Previous studies in recent years had already shown it was possible to modify mosquitos genetically so they neutralize the parasite called Plasmodium falciparum, which causes malaria.
The new study, published Monday in Proceedings of the National Academy of Sciences, marks an advance in a gene-editing technique called Crispr.
It involves inserting parasite-blocking genes in the DNA of Anopheles stephensi mosquitos, which are a leading vector of malaria in Asia, to ensure that these genes are passed on to the bugs’ offspring.
The researchers said they had achieved a rate of transmission of 99.5 percent.

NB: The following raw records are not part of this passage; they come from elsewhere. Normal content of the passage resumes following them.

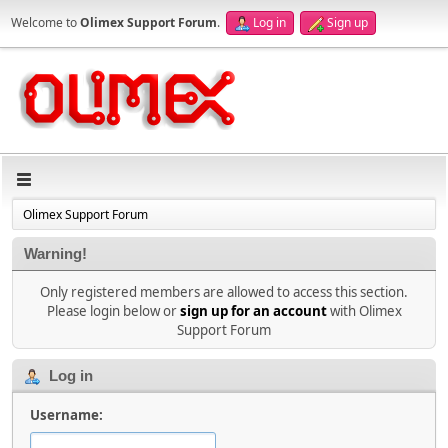
Welcome to
Olimex Support Forum
.
Log in
Sign up
Olimex Support Forum
Warning!
Only registered members are allowed to access this section.
Please login below or
sign up for an account
with Olimex
Support Forum
Log in
Username:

“This opens up the real promise that this technique can be adapted for eliminating malaria,” said Anthony James, a professor of biology and molecular genetics at the University of California, Irvine and one of the main authors of the study.
In order to be sure that the gene-editing tool carrying malaria-blocking antibodies reaches the right piece of DNA, the researchers included an enzyme that gives the progeny red fluorescence in the eyes.
Almost 100 percent of offspring — 99.5 percent — exhibited this trait, proving that the genetic tweak worked.
James said further testing will be needed to confirm the efficacy of the anti-bodies, which could eventually lead to field studies.
“This is a significant first step,” said James.
“We know the gene works. The mosquitoes we created are not the final brand, but we know this technology allows us to efficiently create large populations.”
Malaria is one of the world’s major health problems, as more than 40 percent of the population lives in regions where they risk catching the disease.
Between 300 and 500 million new cases are diagnosed every year, and nearly one million people die of malaria each year, largely infants, young children and pregnant women, most of them in sub-Saharan Africa, according to the US Centers for Disease Control and Prevention.